**EXERCISE PROMPT:** The entries that follow need to be retyped verbatim.

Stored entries

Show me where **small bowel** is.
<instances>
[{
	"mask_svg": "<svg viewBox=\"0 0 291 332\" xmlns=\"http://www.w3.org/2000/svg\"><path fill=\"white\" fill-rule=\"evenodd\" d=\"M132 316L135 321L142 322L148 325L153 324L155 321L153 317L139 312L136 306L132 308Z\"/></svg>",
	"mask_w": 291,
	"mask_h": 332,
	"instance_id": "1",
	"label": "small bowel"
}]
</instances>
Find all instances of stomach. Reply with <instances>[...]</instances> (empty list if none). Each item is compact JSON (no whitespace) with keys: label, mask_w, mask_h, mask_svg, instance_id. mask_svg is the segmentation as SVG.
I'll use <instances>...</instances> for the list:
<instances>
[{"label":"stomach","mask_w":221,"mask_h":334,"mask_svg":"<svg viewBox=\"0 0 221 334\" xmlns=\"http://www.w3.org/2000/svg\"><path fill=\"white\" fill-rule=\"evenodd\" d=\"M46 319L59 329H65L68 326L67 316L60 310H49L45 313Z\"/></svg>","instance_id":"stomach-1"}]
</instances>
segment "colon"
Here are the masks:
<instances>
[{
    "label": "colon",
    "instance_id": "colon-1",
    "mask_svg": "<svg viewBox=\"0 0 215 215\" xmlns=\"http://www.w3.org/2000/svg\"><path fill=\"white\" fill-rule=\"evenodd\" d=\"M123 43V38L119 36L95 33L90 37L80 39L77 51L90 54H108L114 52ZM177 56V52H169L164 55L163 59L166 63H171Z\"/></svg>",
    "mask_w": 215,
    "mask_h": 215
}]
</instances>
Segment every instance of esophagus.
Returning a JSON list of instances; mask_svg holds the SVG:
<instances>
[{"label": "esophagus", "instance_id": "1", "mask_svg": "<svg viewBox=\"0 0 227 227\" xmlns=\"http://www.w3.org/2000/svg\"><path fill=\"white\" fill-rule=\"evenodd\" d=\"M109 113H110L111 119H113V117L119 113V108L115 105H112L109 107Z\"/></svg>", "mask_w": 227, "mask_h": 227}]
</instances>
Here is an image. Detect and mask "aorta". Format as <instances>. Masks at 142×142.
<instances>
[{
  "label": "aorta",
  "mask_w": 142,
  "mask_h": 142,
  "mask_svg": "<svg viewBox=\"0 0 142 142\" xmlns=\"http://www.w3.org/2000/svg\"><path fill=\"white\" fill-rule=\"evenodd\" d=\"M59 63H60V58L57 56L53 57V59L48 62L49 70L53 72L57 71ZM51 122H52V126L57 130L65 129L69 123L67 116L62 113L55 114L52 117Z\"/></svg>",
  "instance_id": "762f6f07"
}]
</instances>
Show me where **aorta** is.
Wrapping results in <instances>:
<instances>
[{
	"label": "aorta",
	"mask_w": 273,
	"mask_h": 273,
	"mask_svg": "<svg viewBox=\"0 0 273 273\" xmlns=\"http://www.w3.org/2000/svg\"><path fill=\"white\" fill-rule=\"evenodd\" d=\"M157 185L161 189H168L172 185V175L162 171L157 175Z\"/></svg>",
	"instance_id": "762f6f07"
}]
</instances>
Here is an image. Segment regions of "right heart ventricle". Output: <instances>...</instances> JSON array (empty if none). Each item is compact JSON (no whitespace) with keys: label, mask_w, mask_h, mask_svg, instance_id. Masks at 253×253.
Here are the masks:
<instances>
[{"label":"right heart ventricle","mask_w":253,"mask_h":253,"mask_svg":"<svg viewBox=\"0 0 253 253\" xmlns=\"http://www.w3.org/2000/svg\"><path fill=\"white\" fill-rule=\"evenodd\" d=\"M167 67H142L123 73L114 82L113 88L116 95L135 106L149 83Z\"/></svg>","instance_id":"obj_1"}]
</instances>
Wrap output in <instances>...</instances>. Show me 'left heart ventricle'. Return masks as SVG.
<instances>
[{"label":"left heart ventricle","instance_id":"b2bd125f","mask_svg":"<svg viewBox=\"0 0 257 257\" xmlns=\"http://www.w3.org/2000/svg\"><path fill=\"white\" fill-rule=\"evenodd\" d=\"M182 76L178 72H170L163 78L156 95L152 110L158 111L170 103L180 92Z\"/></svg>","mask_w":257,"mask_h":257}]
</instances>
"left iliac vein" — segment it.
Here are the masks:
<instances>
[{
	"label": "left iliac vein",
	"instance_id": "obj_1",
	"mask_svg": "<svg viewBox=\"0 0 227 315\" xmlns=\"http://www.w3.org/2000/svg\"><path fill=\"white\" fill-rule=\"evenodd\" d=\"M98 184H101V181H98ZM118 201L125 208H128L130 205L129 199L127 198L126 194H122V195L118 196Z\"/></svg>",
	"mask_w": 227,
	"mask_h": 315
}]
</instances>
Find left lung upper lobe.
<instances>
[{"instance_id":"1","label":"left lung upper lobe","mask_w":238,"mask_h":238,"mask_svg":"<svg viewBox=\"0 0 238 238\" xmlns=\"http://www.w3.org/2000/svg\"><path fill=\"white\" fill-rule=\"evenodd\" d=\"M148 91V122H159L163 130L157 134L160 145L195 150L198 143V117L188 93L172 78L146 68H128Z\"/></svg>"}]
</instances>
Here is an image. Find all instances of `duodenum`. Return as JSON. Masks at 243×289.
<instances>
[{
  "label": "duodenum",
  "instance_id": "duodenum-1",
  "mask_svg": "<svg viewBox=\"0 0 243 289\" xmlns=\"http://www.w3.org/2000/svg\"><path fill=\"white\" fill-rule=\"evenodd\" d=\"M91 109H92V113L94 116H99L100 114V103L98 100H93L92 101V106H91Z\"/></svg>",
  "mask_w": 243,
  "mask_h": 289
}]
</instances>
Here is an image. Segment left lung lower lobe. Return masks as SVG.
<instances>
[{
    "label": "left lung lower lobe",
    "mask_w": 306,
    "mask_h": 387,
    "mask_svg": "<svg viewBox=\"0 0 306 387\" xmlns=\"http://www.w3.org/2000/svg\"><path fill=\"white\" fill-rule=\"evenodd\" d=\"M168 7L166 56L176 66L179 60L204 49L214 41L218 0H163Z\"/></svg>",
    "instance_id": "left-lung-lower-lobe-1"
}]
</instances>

**ANSWER FOR THIS EXERCISE:**
Show me where **small bowel** is.
<instances>
[{
	"mask_svg": "<svg viewBox=\"0 0 291 332\" xmlns=\"http://www.w3.org/2000/svg\"><path fill=\"white\" fill-rule=\"evenodd\" d=\"M132 316L135 321L142 322L148 325L153 324L155 321L153 317L139 312L136 306L132 308Z\"/></svg>",
	"mask_w": 291,
	"mask_h": 332,
	"instance_id": "1",
	"label": "small bowel"
}]
</instances>
Find all instances of stomach. Reply with <instances>[...]</instances> (empty list if none). Each item is compact JSON (no whitespace) with keys: label, mask_w, mask_h, mask_svg, instance_id. mask_svg is the segmentation as SVG.
I'll use <instances>...</instances> for the list:
<instances>
[{"label":"stomach","mask_w":221,"mask_h":334,"mask_svg":"<svg viewBox=\"0 0 221 334\" xmlns=\"http://www.w3.org/2000/svg\"><path fill=\"white\" fill-rule=\"evenodd\" d=\"M46 319L59 329H65L68 326L67 316L60 310H49L45 313Z\"/></svg>","instance_id":"stomach-1"}]
</instances>
segment "colon"
Here are the masks:
<instances>
[{
    "label": "colon",
    "instance_id": "colon-1",
    "mask_svg": "<svg viewBox=\"0 0 215 215\" xmlns=\"http://www.w3.org/2000/svg\"><path fill=\"white\" fill-rule=\"evenodd\" d=\"M123 43V38L119 36L95 33L90 37L80 39L77 51L90 54H108L114 52ZM177 56V52H169L164 55L163 59L166 63H171Z\"/></svg>",
    "mask_w": 215,
    "mask_h": 215
}]
</instances>
Segment every instance of esophagus.
Returning a JSON list of instances; mask_svg holds the SVG:
<instances>
[{"label": "esophagus", "instance_id": "1", "mask_svg": "<svg viewBox=\"0 0 227 227\" xmlns=\"http://www.w3.org/2000/svg\"><path fill=\"white\" fill-rule=\"evenodd\" d=\"M109 113H110L111 119H113V117L119 113V108L115 105H112L109 107Z\"/></svg>", "mask_w": 227, "mask_h": 227}]
</instances>
Here is an image. Detect and mask "aorta". Format as <instances>. Masks at 142×142.
<instances>
[{
  "label": "aorta",
  "mask_w": 142,
  "mask_h": 142,
  "mask_svg": "<svg viewBox=\"0 0 142 142\" xmlns=\"http://www.w3.org/2000/svg\"><path fill=\"white\" fill-rule=\"evenodd\" d=\"M59 63H60V58L57 56L53 57V59L48 62L49 70L53 72L57 71ZM51 122H52V126L57 130L65 129L69 123L67 116L62 113L55 114L52 117Z\"/></svg>",
  "instance_id": "762f6f07"
}]
</instances>
Show me where **aorta** is.
Wrapping results in <instances>:
<instances>
[{
	"label": "aorta",
	"mask_w": 273,
	"mask_h": 273,
	"mask_svg": "<svg viewBox=\"0 0 273 273\" xmlns=\"http://www.w3.org/2000/svg\"><path fill=\"white\" fill-rule=\"evenodd\" d=\"M157 185L161 189H168L172 185V175L162 171L157 175Z\"/></svg>",
	"instance_id": "762f6f07"
}]
</instances>
Here is an image. Segment regions of "right heart ventricle". Output: <instances>...</instances> JSON array (empty if none). Each item is compact JSON (no whitespace) with keys: label, mask_w, mask_h, mask_svg, instance_id. Masks at 253×253.
Here are the masks:
<instances>
[{"label":"right heart ventricle","mask_w":253,"mask_h":253,"mask_svg":"<svg viewBox=\"0 0 253 253\" xmlns=\"http://www.w3.org/2000/svg\"><path fill=\"white\" fill-rule=\"evenodd\" d=\"M167 67H142L123 73L114 82L113 88L116 95L135 106L149 83Z\"/></svg>","instance_id":"obj_1"}]
</instances>
Wrap output in <instances>...</instances>. Show me 'left heart ventricle'. Return masks as SVG.
<instances>
[{"label":"left heart ventricle","instance_id":"b2bd125f","mask_svg":"<svg viewBox=\"0 0 257 257\" xmlns=\"http://www.w3.org/2000/svg\"><path fill=\"white\" fill-rule=\"evenodd\" d=\"M182 76L178 72H170L163 78L156 95L152 110L158 111L170 103L180 92Z\"/></svg>","mask_w":257,"mask_h":257}]
</instances>
"left iliac vein" — segment it.
Here are the masks:
<instances>
[{
	"label": "left iliac vein",
	"instance_id": "obj_1",
	"mask_svg": "<svg viewBox=\"0 0 227 315\" xmlns=\"http://www.w3.org/2000/svg\"><path fill=\"white\" fill-rule=\"evenodd\" d=\"M98 184H101V181H98ZM118 201L125 208H128L130 205L129 199L127 198L126 194H122V195L118 196Z\"/></svg>",
	"mask_w": 227,
	"mask_h": 315
}]
</instances>
Find left lung upper lobe.
<instances>
[{"instance_id":"1","label":"left lung upper lobe","mask_w":238,"mask_h":238,"mask_svg":"<svg viewBox=\"0 0 238 238\" xmlns=\"http://www.w3.org/2000/svg\"><path fill=\"white\" fill-rule=\"evenodd\" d=\"M148 91V122H159L163 130L157 134L160 145L195 150L198 143V117L188 93L172 78L146 68H128Z\"/></svg>"}]
</instances>
Here is an image. Find all instances of `duodenum`. Return as JSON. Masks at 243×289.
<instances>
[{
  "label": "duodenum",
  "instance_id": "duodenum-1",
  "mask_svg": "<svg viewBox=\"0 0 243 289\" xmlns=\"http://www.w3.org/2000/svg\"><path fill=\"white\" fill-rule=\"evenodd\" d=\"M91 109H92V113L94 116H99L100 114V103L98 100H93L92 101V106H91Z\"/></svg>",
  "mask_w": 243,
  "mask_h": 289
}]
</instances>
Here is an image. Segment left lung lower lobe. Return masks as SVG.
<instances>
[{
    "label": "left lung lower lobe",
    "mask_w": 306,
    "mask_h": 387,
    "mask_svg": "<svg viewBox=\"0 0 306 387\" xmlns=\"http://www.w3.org/2000/svg\"><path fill=\"white\" fill-rule=\"evenodd\" d=\"M168 7L166 56L176 66L179 60L204 49L214 41L218 0H163Z\"/></svg>",
    "instance_id": "left-lung-lower-lobe-1"
}]
</instances>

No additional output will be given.